US 12,332,167 B2
Method for assessing nitrogen nutritional status in plants by visible-to-shortwave infrared reflectance spectroscopy of carbohydrates
Tarin Paz-Kagan, Meitar (IL); Or Sperling, Beit Kama (IL); Ze'ev Schmilovitch, Yehud (IL); Uri Yermiyahu, Yavne (IL); and Tal Rapaport, Lehavim (IL)
Assigned to THE STATE OF ISRAEL, MINISTRY OF AGRICULTURE & RURAL DEVELOPMENT, AGRICULTURAL RESEARCH ORGANIZATION (ARO) (VOLCANI CENTER), Rishon Lezion (IL)
Appl. No. 17/801,868
Filed by THE STATE OF ISRAEL, MINISTRY OF AGRICULTURE & RURAL DEVELOPMENT, AGRICULTURAL RESEARCH ORGANIZATION (ARO) (VOLCANI CENTER), Rishon Lezion (IL)
PCT Filed Mar. 1, 2021, PCT No. PCT/IL2021/050236
§ 371(c)(1), (2) Date Aug. 24, 2022,
PCT Pub. No. WO2021/176452, PCT Pub. Date Sep. 10, 2021.

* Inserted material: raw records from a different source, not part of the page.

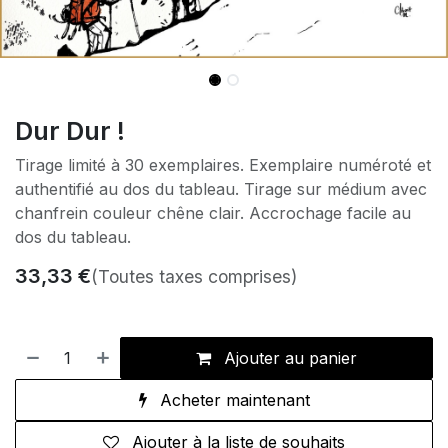
Dur Dur !
Tirage limité à 30 exemplaires. Exemplaire numéroté et
authentifié au dos du tableau. Tirage sur médium avec
chanfrein couleur chêne clair. Accrochage facile au
dos du tableau.
33,33
€
(Toutes taxes comprises)
Ajouter au panier
Acheter maintenant
Ajouter à la liste de souhaits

Claims priority of provisional application 62/983,677, filed on Mar. 1, 2020.
Prior Publication US 2023/0078617 A1, Mar. 16, 2023
Int. Cl. G01N 21/35 (2014.01); G01N 1/28 (2006.01); G01N 1/40 (2006.01); G01N 21/31 (2006.01); G01N 21/84 (2006.01)
CPC G01N 21/35 (2013.01) [G01N 1/4044 (2013.01); G01N 2001/2866 (2013.01); G01N 2021/3155 (2013.01); G01N 2021/8466 (2013.01); G01N 2201/129 (2013.01)] 14 Claims
OG exemplary drawing
 
1. A method for assessing nitrogen status in a plant comprising steps of:
a. obtaining a sample from different plant parts or tissues;
b. drying, digesting, and grinding said plant parts or tissues to a powder;
c. measuring concentrations of predetermined materials of said powder; said predetermined materials selected from the group consisting of non-structural carbohydrates (NSC), soluble carbohydrates (SC), starch (ST), nitrogen (N), potassium (K), phosphorus (P), and any combination thereof;
d. obtaining spectral data of said powder;
e. correlating said obtained spectral data to concentrations and concentration ratios of predetermined materials; said concentration ratios selected from the group consisting of N, K, P and the ratio between N/SC, N/ST, and any combination thereof;
f. conducting pre-processing transformations (PPTs) on said obtained spectral data; and
g. calibrating said obtained spectral data against said concentrations and concentration ratios of predetermined materials by multivariate machine learning statistical models;
wherein said multivariate machine learning statistical models are used to assess and predict crop nitrogen nutritional status and carbohydrate concentrations; said prediction is utilized to determine under fertilization and overfertilization based on redaction in starch levels decrease and yield of said crops.